Ich wittere die ganz große Story :-D Wie das?
"„Die Jünger der Finsternis“ habe ich eigentlich schon 2013 geschrieben, auch wenn das Abenteuer damals noch anders hieß. Das war zu dem Zeitpunkt, als "Mongoose Publishing", der Verlag, der die englische Neuauflage des „Einsamen Wolfs“ veröffentlicht hat, die Weiterführung der Reihe einstellte. Die englischen Rechte wechselten zum "Mantikore Verlag" und wir waren damals unsicher, wie sich das auf die Bonusabenteuer in den Büchern auswirken würde; ob wir für die deutsche Veröffentlichung – zu diesem Zeitpunkt stand Band 13 an – weiter die originalen Bonusabenteuer konnten. Also schlug ich Nic, dem Verlagschef, vor, dass ich ein kurzes Bonusabenteuer schreiben könnte. Das war „Die Jünger der Finsternis“. Wie sich dann herausstellte, konnten wir die ursprünglichen Bonusabenteuer doch benutzen, da die Rechte dafür mit an Joe Dever übergegangen waren. Also verschwand meine Geschichte erst mal in der Schublade. Nachdem der "Mantikore Verlag" letztes Jahr mit „Das Auge des Abyssus“ von Karl-Heinz Zapf ein eigenständiges Solo-Abenteuer veröffentlicht hatte, kam die Idee, dass wir das dieses Jahr ja wieder machen könnten. Und Nic erinnerte sich an meine Geschichte. Ich habe das Abenteuer hervorgeholt und noch einmal überarbeitet, vor allem was den Einstieg und die Regeln betrifft, da es ja als eigenständiges Abenteuer funktionieren sollte. Die tollen Illustrationen von Stephanie Böhm hatten wir schon 2013 zeichnen lassen. Und so hat „Die Jünger der Finsternis“ seinen Weg von einem ehemals "Einsamer Wolf"-Bonusabenteuer zu einer eigenständigen Veröffentlichung gefunden. Ich kann mich also nicht beklagen."

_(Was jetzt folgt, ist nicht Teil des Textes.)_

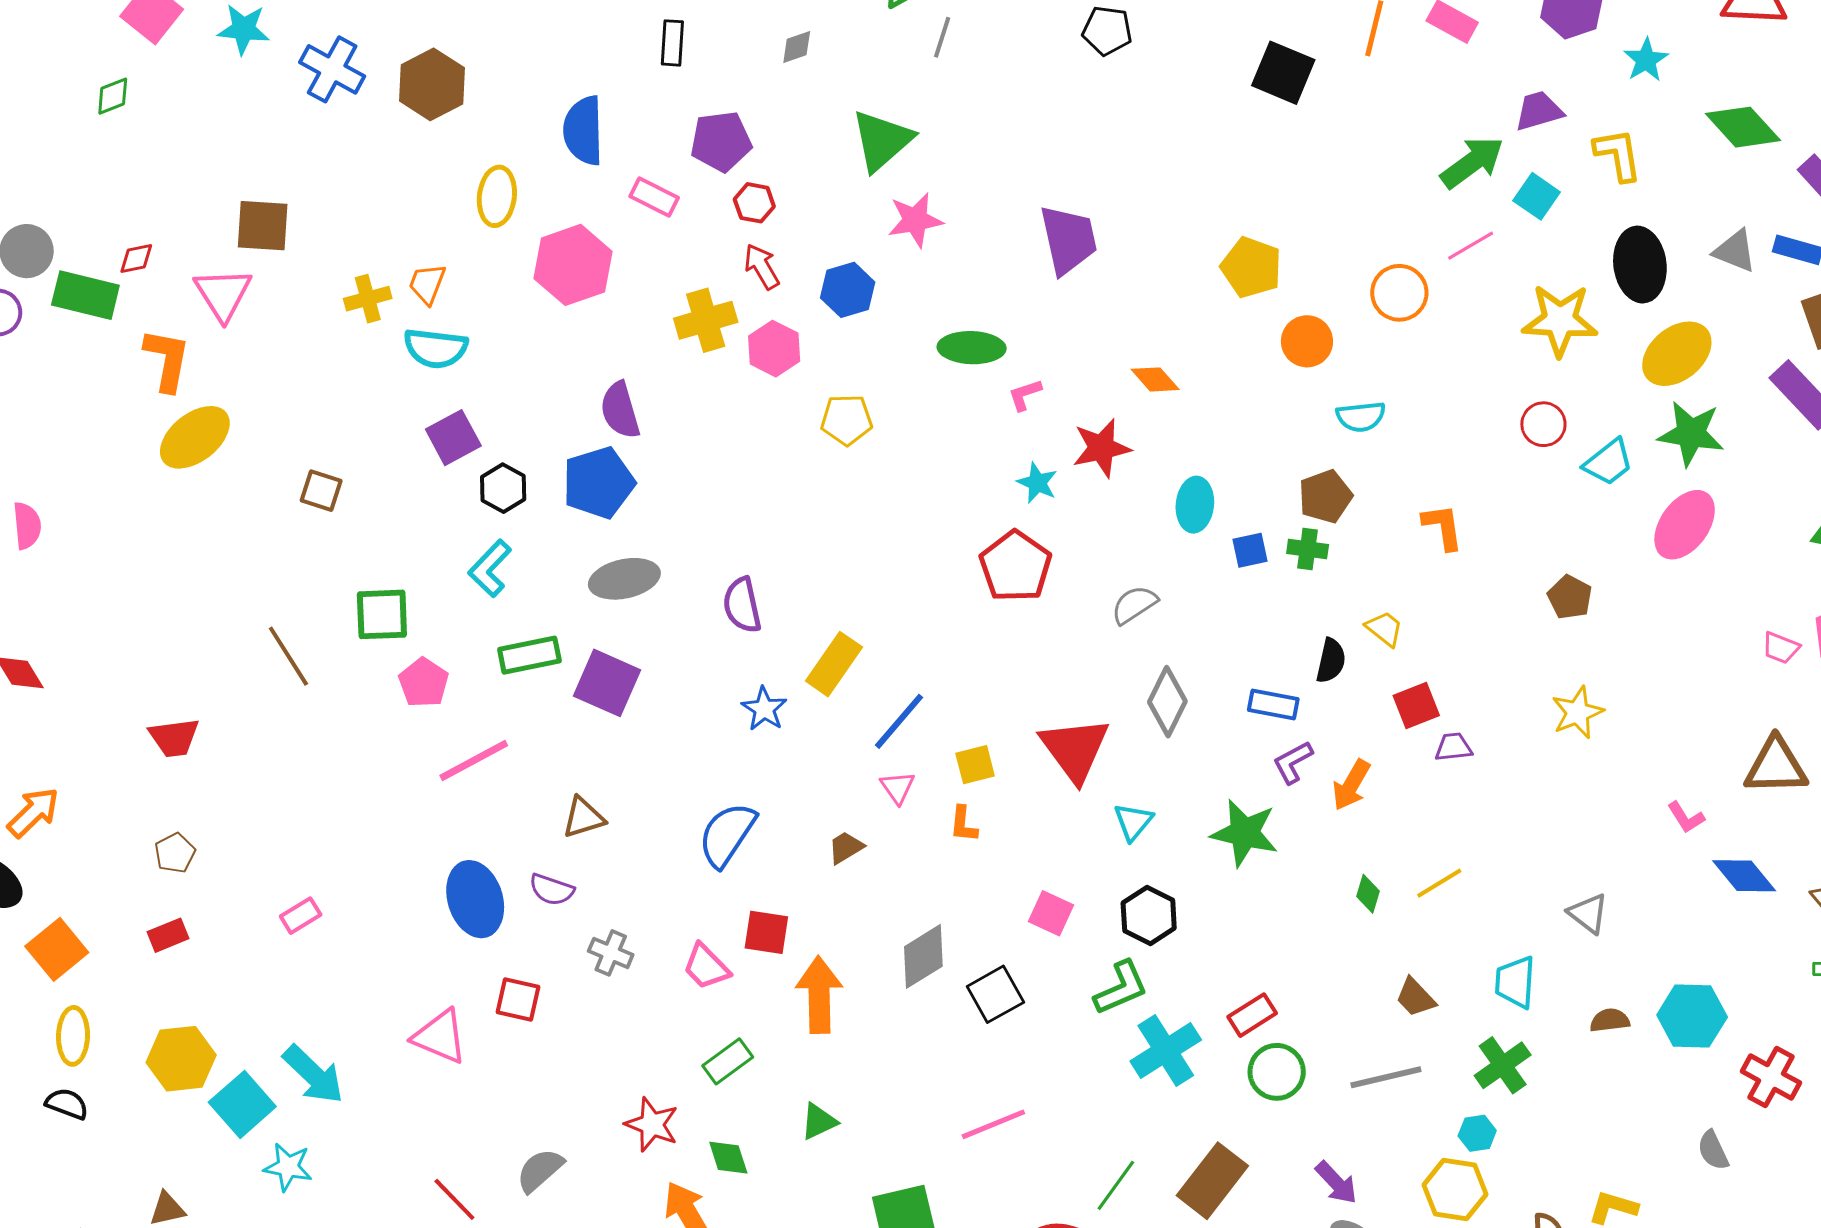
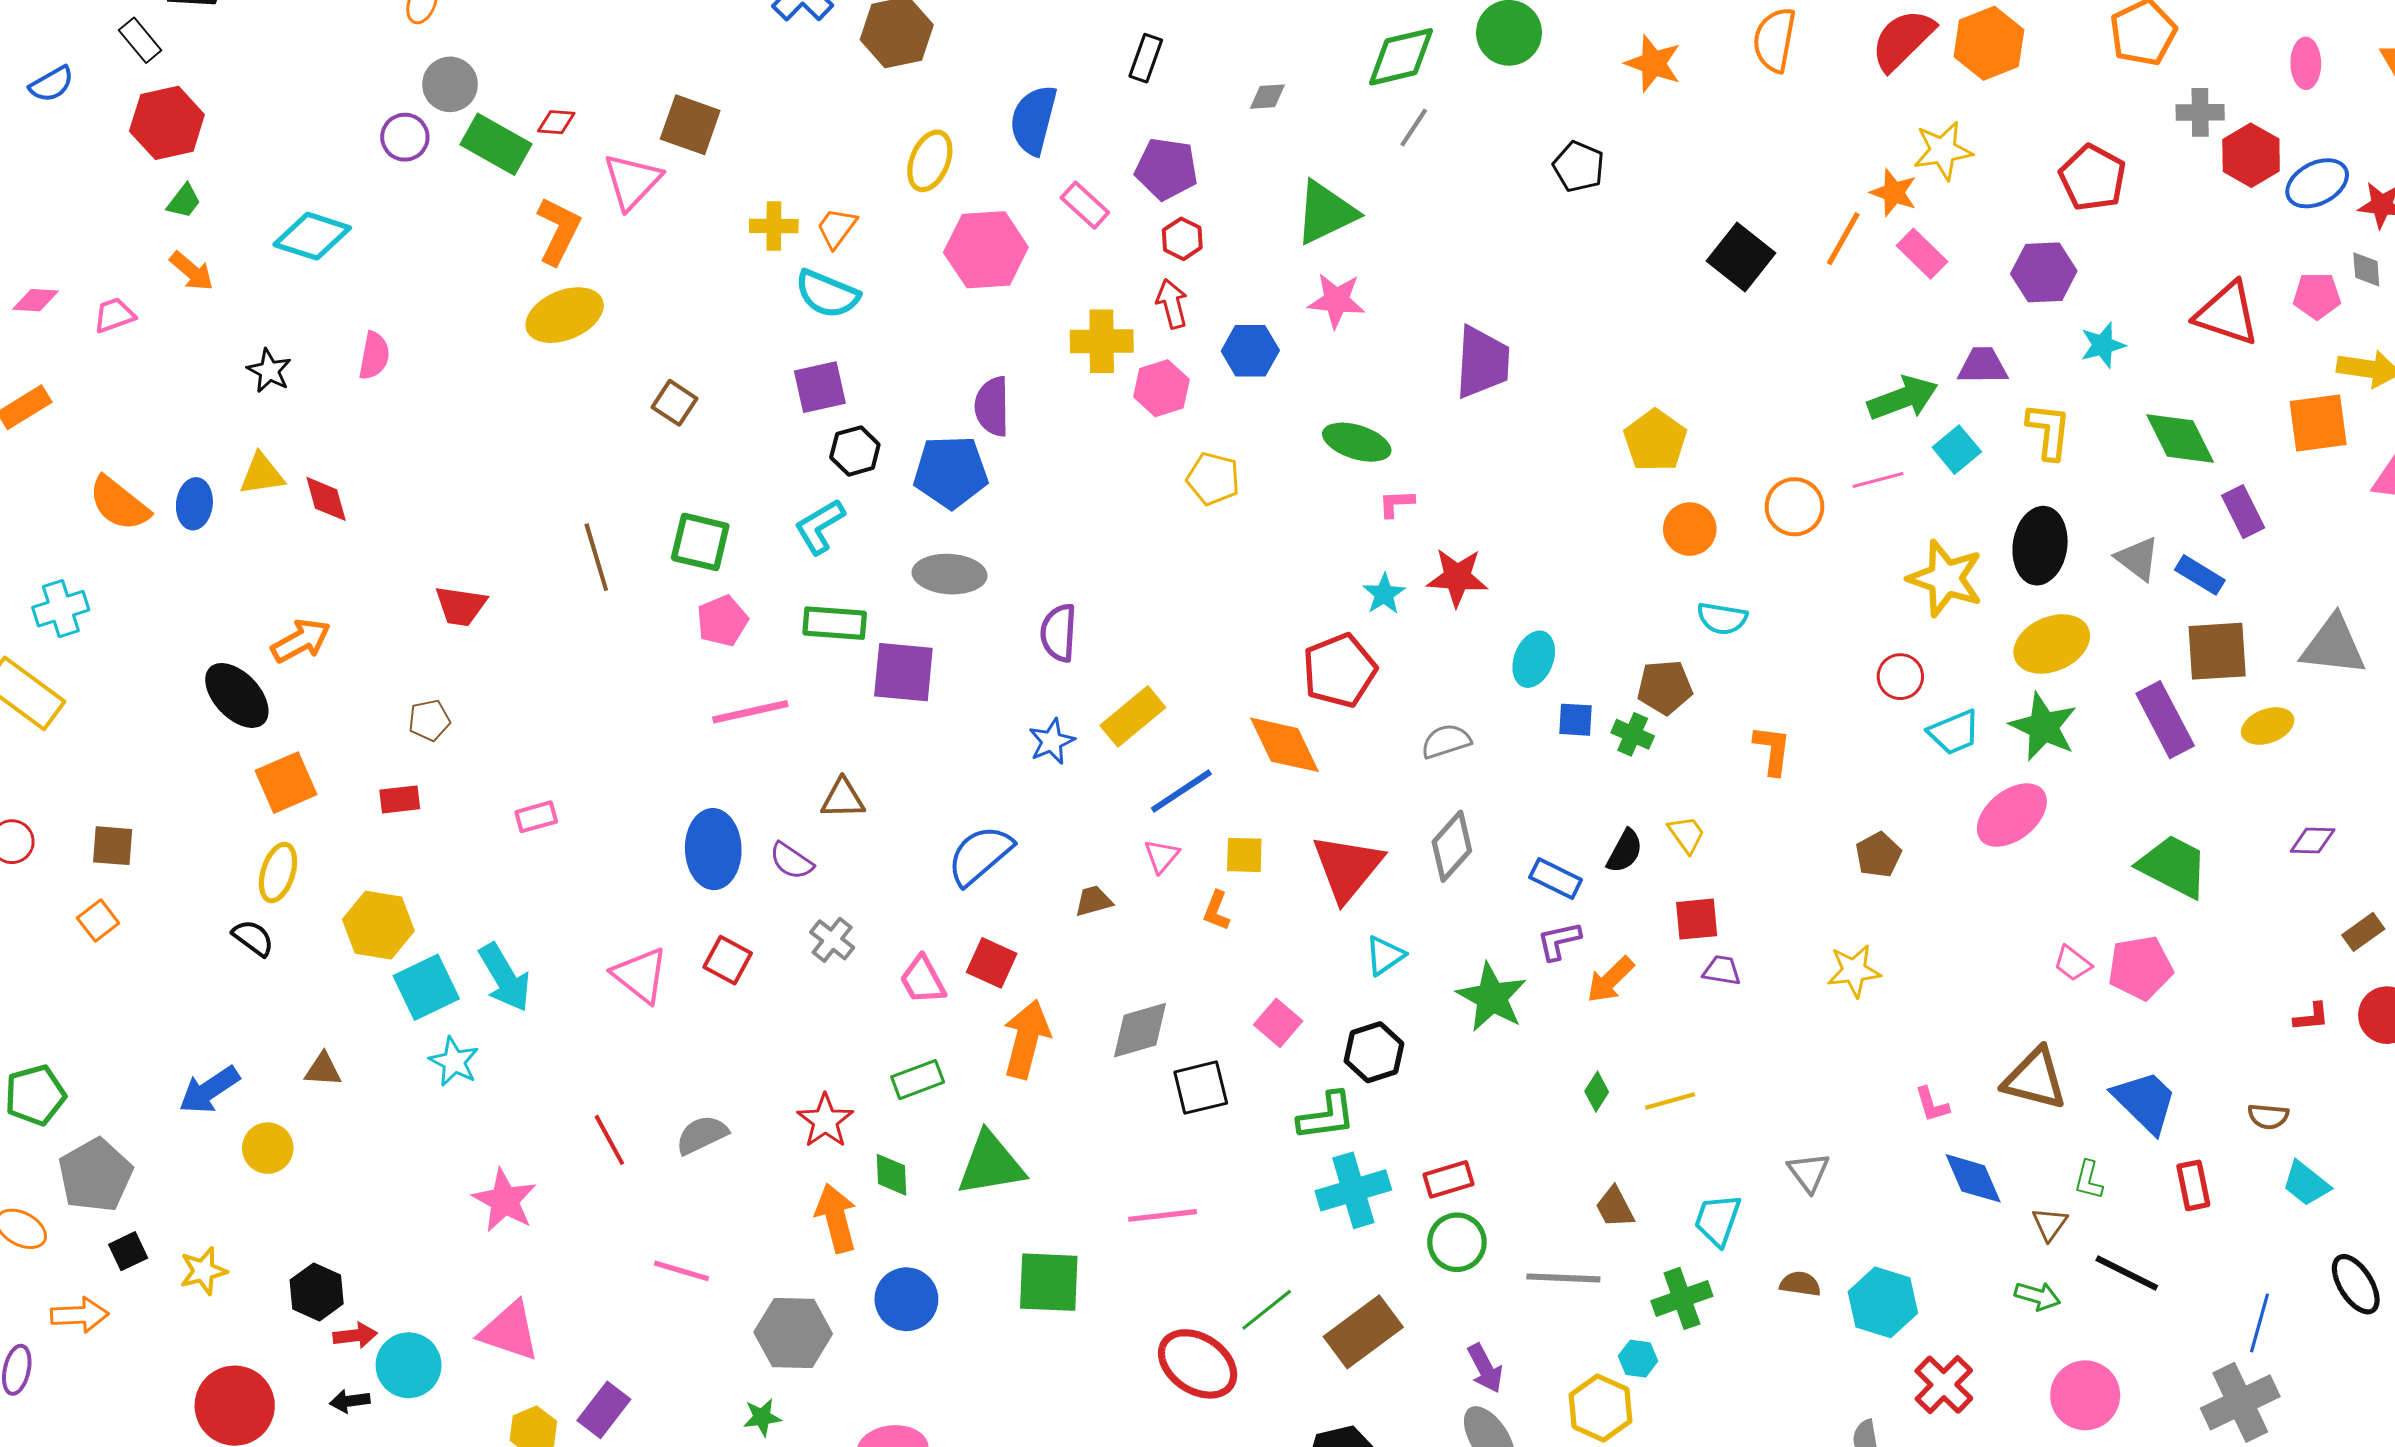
orange diamond: (1155, 379) -> (1285, 745), moved, size x1.6
purple square: (607, 683) -> (903, 672), turned -34
green triangle: (819, 1122) -> (991, 1164), size x1.8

Worum geht es in „Die Jünger der Finsternis“?
"Wer mein Abenteuer mit dem Bonusabenteuer von "Einsamer Wolf 13" vergleicht, wird vielleicht merken, dass die Ausgangssituation nicht ganz unähnlich ist. In beiden Abenteuern spielt man einen jungen Charakter, der den Auftrag erhält, in die Finsteren Länder zu reisen, um bei der Rekultivierung zu helfen. Allerdings kommt man dort bei "Einsamer Wolf 13" nie an und das Abenteuer schwenkt in eine völlig andere Richtung. Obwohl das im Kontext des Hauptabenteuers Sinn ergibt, fand ich das damals etwas schade, weil ich eben gern wissen wollte, wie das mit der Rekultivierung der Finsteren Länder jetzt genau ist. Und so war die Ausgangsidee für mein Abenteuer geboren. In dem Abenteuer selbst spielt man Tessa, eine junge Frau, die durch den Krieg gegen die Schwarzen Lords nach Süden fliehen musste. Nach dem Krieg nehmen sie die Kräuterdruiden von Bautar bei sich auf, bis sie überraschend die Aufgabe erhält, den jugendlichen Ralain in die Finsteren Länder zu eskortieren. Am Ziel angekommen, wird aber schnell klar, dass die Rekultivierung der Finsteren Länder nicht nur eitel Sonnenschein ist, sondern äußert mühsam und auch gefährlich. Und die Geschichte von Tessa und Ralain nimmt dann dementsprechend auch eine dramatische Wendung, die ich hier aber nicht verraten will."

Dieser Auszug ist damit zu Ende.